Exercise description: Retype the whole listing below exactly, keeping every picture out of it.

Material provided:
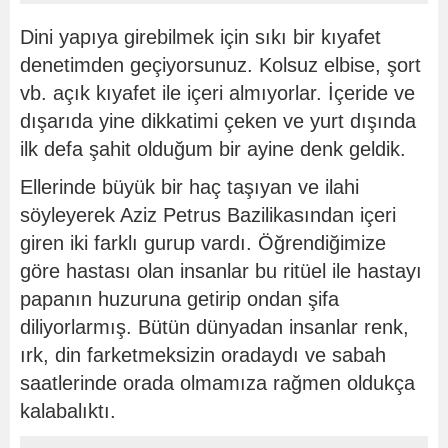
Dini yapıya girebilmek için sıkı bir kıyafet
denetimden geçiyorsunuz. Kolsuz elbise, şort
vb. açık kıyafet ile içeri almıyorlar. İçeride ve
dışarıda yine dikkatimi çeken ve yurt dışında
ilk defa şahit olduğum bir ayine denk geldik.
Ellerinde büyük bir haç taşıyan ve ilahi
söyleyerek Aziz Petrus Bazilikasından içeri
giren iki farklı gurup vardı. Öğrendiğimize
göre hastası olan insanlar bu ritüel ile hastayı
papanın huzuruna getirip ondan şifa
diliyorlarmış. Bütün dünyadan insanlar renk,
ırk, din farketmeksizin oradaydı ve sabah
saatlerinde orada olmamıza rağmen oldukça
kalabalıktı.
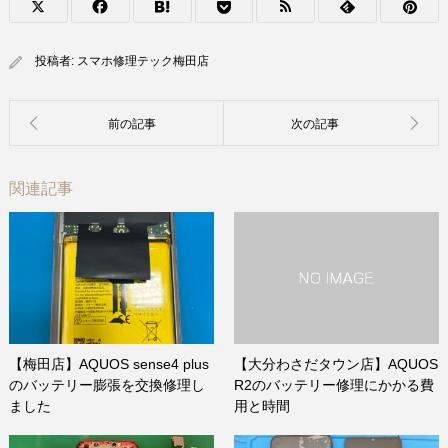
投稿者:
スマホ修理テック梅田店
関連記事
【梅田店】AQUOS sense4 plus
【大分わさだタウン店】AQUOS
のバッテリー膨張を交換修理し
R2のバッテリー修理にかかる費
ました
用と時間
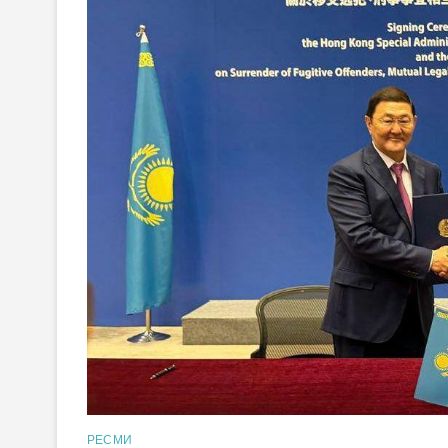
РЕСМИ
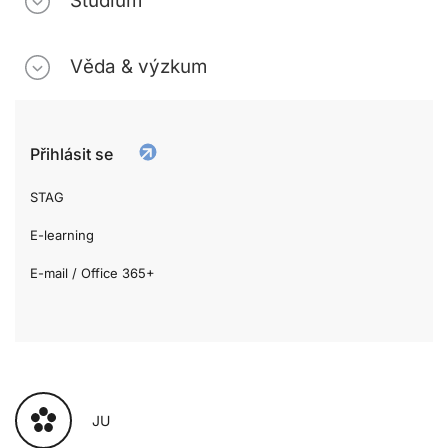
Studium
Věda & výzkum
Přihlásit se
STAG
E-learning
E-mail / Office 365+
JU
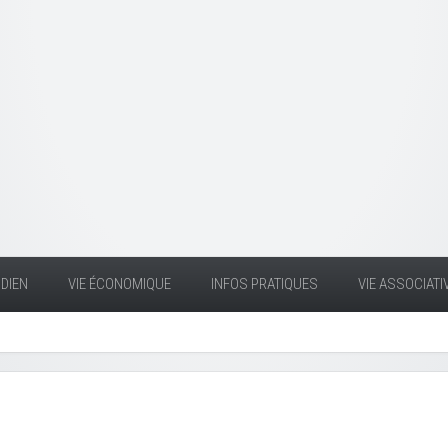
DIEN
VIE ÉCONOMIQUE
INFOS PRATIQUES
VIE ASSOCIATI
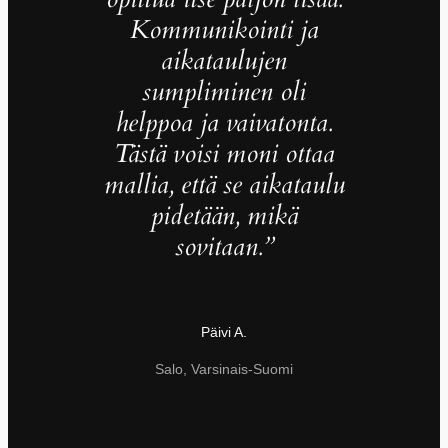
Kommunikointi ja
aikataulujen
sumpliminen oli
helppoa ja vaivatonta.
Tästä voisi moni ottaa
mallia, että se aikataulu
pidetään, mikä
sovitaan.”
Päivi A.
Salo, Varsinais-Suomi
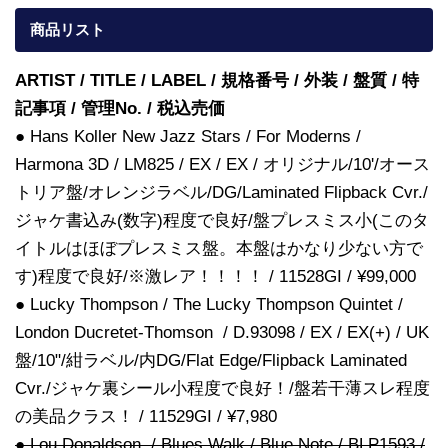
商品リスト
ARTIST / TITLE / LABEL / 規格番号 / 外装 / 盤質 / 特
記事項 / 管理No. / 税込売価
● Hans Koller New Jazz Stars / For Moderns /
Harmona 3D / LM825 / EX / EX / オリジナル/10'/オース
トリア盤/オレンジラベル/DG/Laminated Flipback Cvr./
ジャケ書込み(数字)程度で良好/盤プレスミス小(このタ
イトルはほぼプレスミス盤。本盤はかなり少ない方で
す)程度で良好/※激レア！！！！ / 11528GI / ¥99,000
● Lucky Thompson / The Lucky Thompson Quintet /
London Ducretet-Thomson / D.93098 / EX / EX(+) / UK
盤/10"/紺ラベル/内DG/Flat Edge/Flipback Laminated
Cvr./ジャケ裏シール小程度で良好！/盤若干薄スレ程度
の美品クラス！ / 11529GI / ¥7,980
● Lou Donaldson / Blues Walk / Blue Note / BLP1593 /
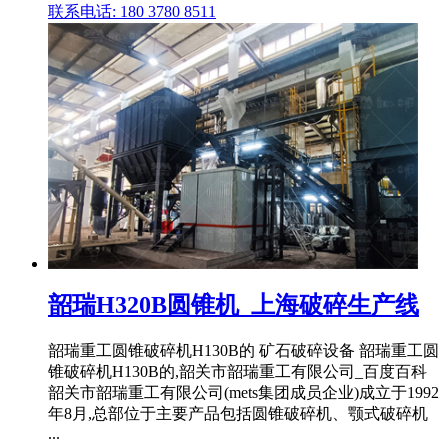
联系电话: 180 3780 8511
韶瑞H320B圆锥机_上海破碎生产线
韶瑞重工圆锥破碎机H130B的 矿石破碎设备 韶瑞重工圆
锥破碎机H130B的,韶关市韶瑞重工有限公司_百度百科
韶关市韶瑞重工有限公司(mets集团成员企业)成立于1992
年8月,总部位于主要产品包括圆锥破碎机、颚式破碎机
...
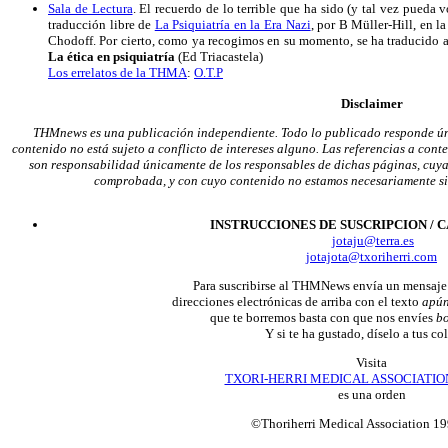
Sala de Lectura
.
El recuerdo de lo terrible que ha sido (y tal vez pueda v
traducción libre de
La Psiquiatría en la Era Nazi
, por B Müller-Hill, en l
Chodoff. Por cierto, como ya recogimos en su momento, se ha traducido al 
La ética en psiquiatría
(Ed Triacastela)
Los errelatos de la THMA
:
O.T.P
Disclaimer
THMnews es una publicación independiente. Todo lo publicado responde úni
contenido no está sujeto a conflicto de intereses alguno. Las referencias a cont
son responsabilidad únicamente de los responsables de dichas páginas, cuya
comprobada, y con cuyo contenido no estamos necesariamente s
INSTRUCCIONES DE SUSCRIPCION /
jotaju@terra.es
jotajota@txoriherri.com
Para suscribirse al THMNews envía un mensaje 
direcciones electrónicas de arriba con el texto
apún
que te borremos basta con que nos envíes
b
Y si te ha gustado, díselo a tus c
Visita
TXORI-HERRI MEDICAL ASSOCIATION
es una orden
©Thoriherri Medical Association 1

Exercise output:
Dini yapıya girebilmek için sıkı bir kıyafet
denetimden geçiyorsunuz. Kolsuz elbise, şort
vb. açık kıyafet ile içeri almıyorlar. İçeride ve
dışarıda yine dikkatimi çeken ve yurt dışında
ilk defa şahit olduğum bir ayine denk geldik.
Ellerinde büyük bir haç taşıyan ve ilahi
söyleyerek Aziz Petrus Bazilikasından içeri
giren iki farklı gurup vardı. Öğrendiğimize
göre hastası olan insanlar bu ritüel ile hastayı
papanın huzuruna getirip ondan şifa
diliyorlarmış. Bütün dünyadan insanlar renk,
ırk, din farketmeksizin oradaydı ve sabah
saatlerinde orada olmamıza rağmen oldukça
kalabalıktı.
投稿者:
スマホ修理テック梅田店
関連記事
【梅田店】AQUOS sense4 plus
【大分わさだタウン店】AQUOS
のバッテリー膨張を交換修理し
R2のバッテリー修理にかかる費
ました
用と時間
РЕСМИ
Studium
Věda & výzkum
Přihlásit se
STAG
E-learning
E-mail / Office 365+
JU
DIEN
VIE ÉCONOMIQUE
INFOS PRATIQUES
VIE ASSOCIATI
Kommunikointi ja
aikataulujen
sumpliminen oli
helppoa ja vaivatonta.
Tästä voisi moni ottaa
mallia, että se aikataulu
pidetään, mikä
sovitaan.”
Päivi A.
Salo, Varsinais-Suomi
商品リスト
ARTIST / TITLE / LABEL / 規格番号 / 外装 / 盤質 / 特
記事項 / 管理No. / 税込売価
● Hans Koller New Jazz Stars / For Moderns /
Harmona 3D / LM825 / EX / EX / オリジナル/10'/オース
トリア盤/オレンジラベル/DG/Laminated Flipback Cvr./
ジャケ書込み(数字)程度で良好/盤プレスミス小(このタ
イトルはほぼプレスミス盤。本盤はかなり少ない方で
す)程度で良好/※激レア！！！！ / 11528GI / ¥99,000
● Lucky Thompson / The Lucky Thompson Quintet /
London Ducretet-Thomson / D.93098 / EX / EX(+) / UK
盤/10"/紺ラベル/内DG/Flat Edge/Flipback Laminated
Cvr./ジャケ裏シール小程度で良好！/盤若干薄スレ程度
の美品クラス！ / 11529GI / ¥7,980
● Lou Donaldson / Blues Walk / Blue Note / BLP1593 /
联系电话: 180 3780 8511
韶瑞H320B圆锥机_上海破碎生产线
韶瑞重工圆锥破碎机H130B的 矿石破碎设备 韶瑞重工圆
锥破碎机H130B的,韶关市韶瑞重工有限公司_百度百科
韶关市韶瑞重工有限公司(mets集团成员企业)成立于1992
年8月,总部位于主要产品包括圆锥破碎机、颚式破碎机
...
Sala de Lectura
.
El recuerdo de lo terrible que ha sido (y tal vez pueda v
traducción libre de
La Psiquiatría en la Era Nazi
, por B Müller-Hill, en l
Chodoff. Por cierto, como ya recogimos en su momento, se ha traducido al 
La ética en psiquiatría
(Ed Triacastela)
Los errelatos de la THMA
:
O.T.P
Disclaimer
THMnews es una publicación independiente. Todo lo publicado responde úni
contenido no está sujeto a conflicto de intereses alguno. Las referencias a cont
son responsabilidad únicamente de los responsables de dichas páginas, cuya
comprobada, y con cuyo contenido no estamos necesariamente s
INSTRUCCIONES DE SUSCRIPCION /
jotaju@terra.es
jotajota@txoriherri.com
Para suscribirse al THMNews envía un mensaje 
direcciones electrónicas de arriba con el texto
apún
que te borremos basta con que nos envíes
b
Y si te ha gustado, díselo a tus c
Visita
TXORI-HERRI MEDICAL ASSOCIATION
es una orden
©Thoriherri Medical Association 1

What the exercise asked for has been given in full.